What the task requires: In the entries below, find the lines that contain the word "lucros" and copy them.

Data items
====================

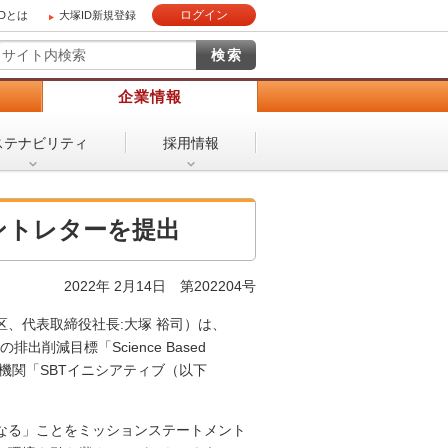
ログイン
IDとは
大塚ID新規登録
）
企業情報
ステナビリティ
採用情報
ントレターを提出
2022年 2月14日 第202204号
、代表取締役社長:大塚 裕司）は、
削減目標「Science Based
る機関「SBTイニシアティブ（以下
なる」ことをミッションステートメント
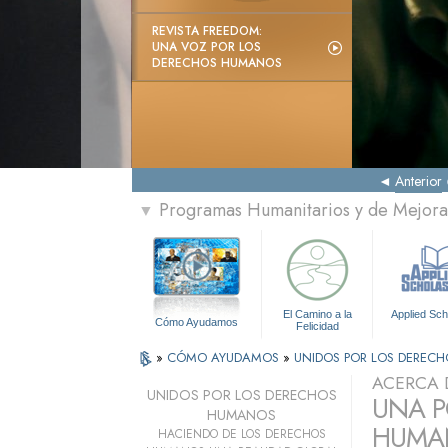
REVISTA FREEDOM:
UNA VOZ POR LOS
DERECHOS HUMANOS
Anterior
Programas Humanitarios y de Mejora 
▼
El Camino a la
Applied Sch
Cómo Ayudamos
Felicidad
»
CÓMO AYUDAMOS
»
UNIDOS POR LOS DEREC
ACERCA 
UNIDOS POR LOS DERECHOS
UNA P
HUMANOS
HUMAN
HACIENDO DE LOS DERECHOS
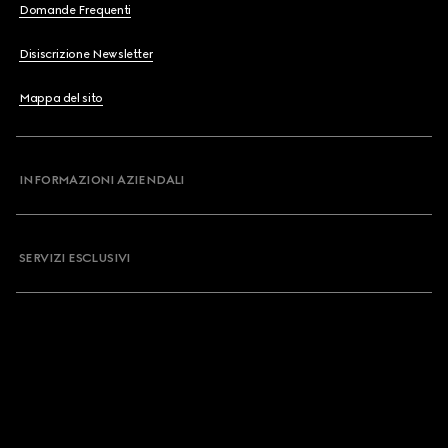
Domande Frequenti
Disiscrizione Newsletter
Mappa del sito
INFORMAZIONI AZIENDALI
SERVIZI ESCLUSIVI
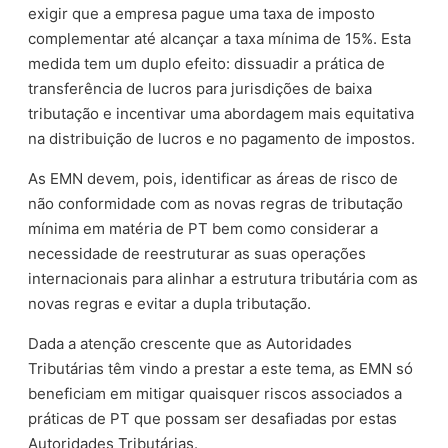
exigir que a empresa pague uma taxa de imposto
complementar até alcançar a taxa mínima de 15%. Esta
medida tem um duplo efeito: dissuadir a prática de
transferência de lucros para jurisdições de baixa
tributação e incentivar uma abordagem mais equitativa
na distribuição de lucros e no pagamento de impostos.
As EMN devem, pois, identificar as áreas de risco de
não conformidade com as novas regras de tributação
mínima em matéria de PT bem como considerar a
necessidade de reestruturar as suas operações
internacionais para alinhar a estrutura tributária com as
novas regras e evitar a dupla tributação.
Dada a atenção crescente que as Autoridades
Tributárias têm vindo a prestar a este tema, as EMN só
beneficiam em mitigar quaisquer riscos associados a
práticas de PT que possam ser desafiadas por estas
Autoridades Tributárias.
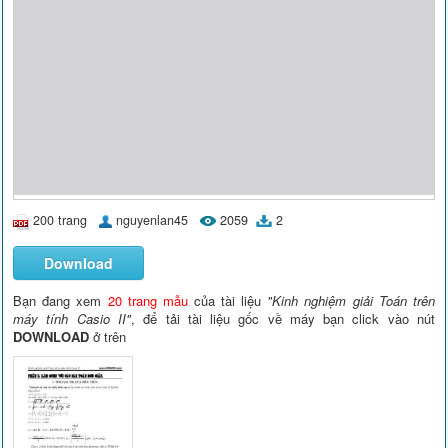
200 trang
nguyenlan45
2059
2
Download
Bạn đang xem
20 trang mẫu
của tài liệu
"Kinh nghiệm giải Toán trên
máy tính Casio II"
, để tải tài liệu gốc về máy bạn click vào nút
DOWNLOAD
ở trên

====================

Exercise output:
transferência de lucros para jurisdições de baixa
na distribuição de lucros e no pagamento de impostos.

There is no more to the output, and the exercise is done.